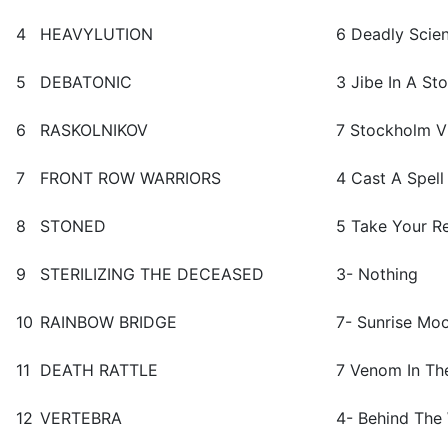
4
HEAVYLUTION
6 Deadly Scie
5
DEBATONIC
3 Jibe In A St
6
RASKOLNIKOV
7 Stockholm VI
7
FRONT ROW WARRIORS
4 Cast A Spell
8
STONED
5 Take Your R
9
STERILIZING THE DECEASED
3- Nothing
10
RAINBOW BRIDGE
7- Sunrise Mo
11
DEATH RATTLE
7 Venom In Th
12
VERTEBRA
4- Behind The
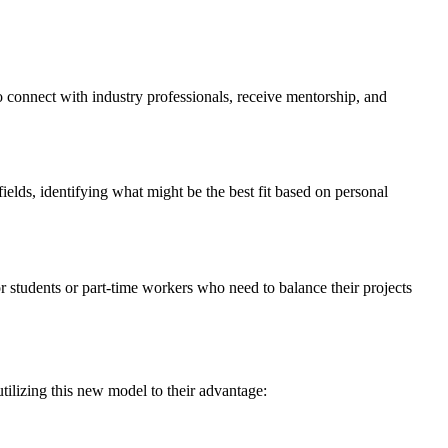
o connect with industry professionals, receive mentorship, and
ields, identifying what might be the best fit based on personal
or students or part-time workers who need to balance their projects
tilizing this new model to their advantage:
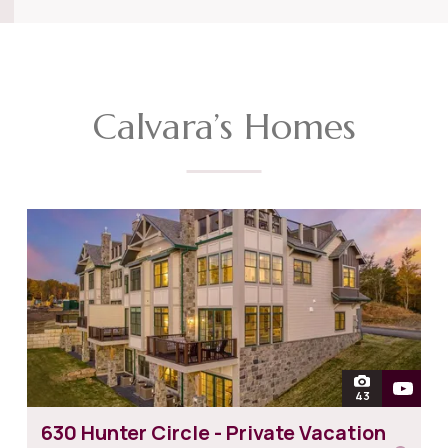
Calvara’s Homes
open
43
photos of 630 
630 Hunter Circle - Private Vacation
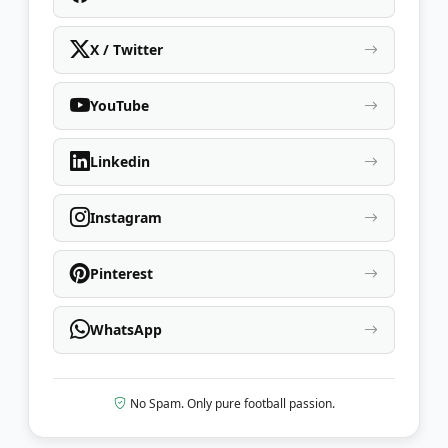
X / Twitter
YouTube
Linkedin
Instagram
Pinterest
WhatsApp
No Spam. Only pure football passion.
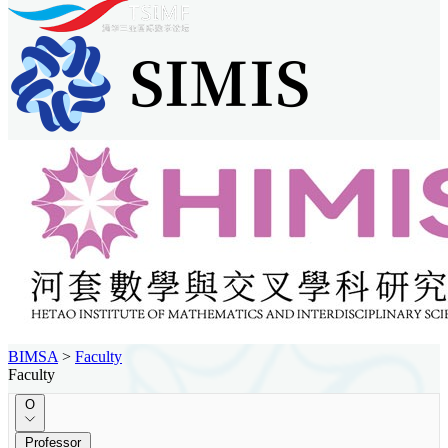
BIMSA
>
Faculty
Faculty
O
Professor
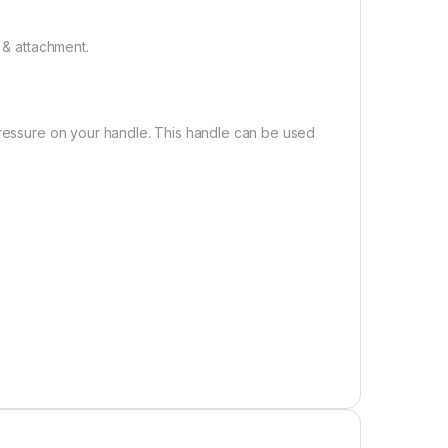
 & attachment.
pressure on your handle. This handle can be used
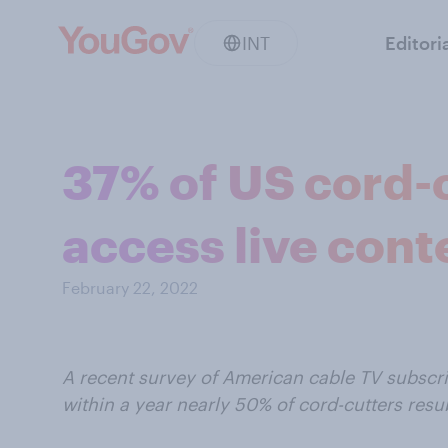
INT
Editori
37% of US cord-c
access live cont
February 22, 2022
A recent survey of American cable TV subscr
within a year nearly 50% of cord-cutters resu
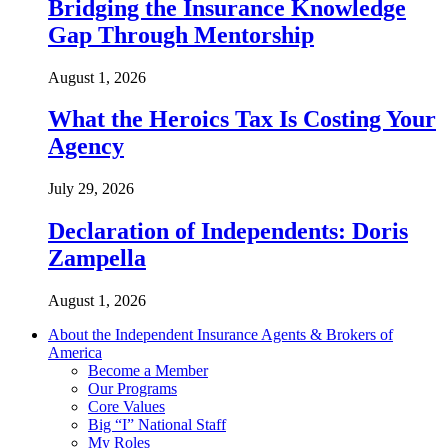
Bridging the Insurance Knowledge
Gap Through Mentorship
August 1, 2026
What the Heroics Tax Is Costing Your
Agency
July 29, 2026
Declaration of Independents: Doris
Zampella
August 1, 2026
About the Independent Insurance Agents & Brokers of
America
Become a Member
Our Programs
Core Values
Big “I” National Staff
My Roles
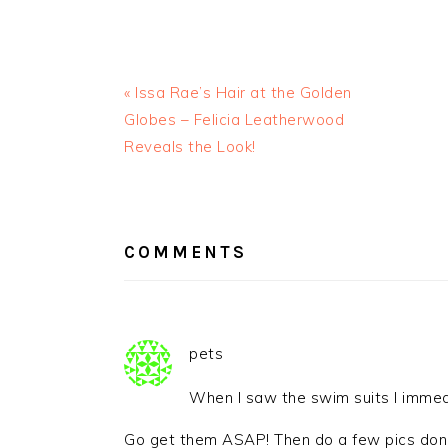
« Issa Rae’s Hair at the Golden
Globes – Felicia Leatherwood
Reveals the Look!
READER
INTERACTIONS
COMMENTS
pets
When I saw the swim suits I immed
Go get them ASAP! Then do a few pics done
━━━
* [What to produce]: Wherever a line above contains "cord", copy that line.

* [Response area]:
37% of US cord-c
within a year nearly 50% of cord-cutters resu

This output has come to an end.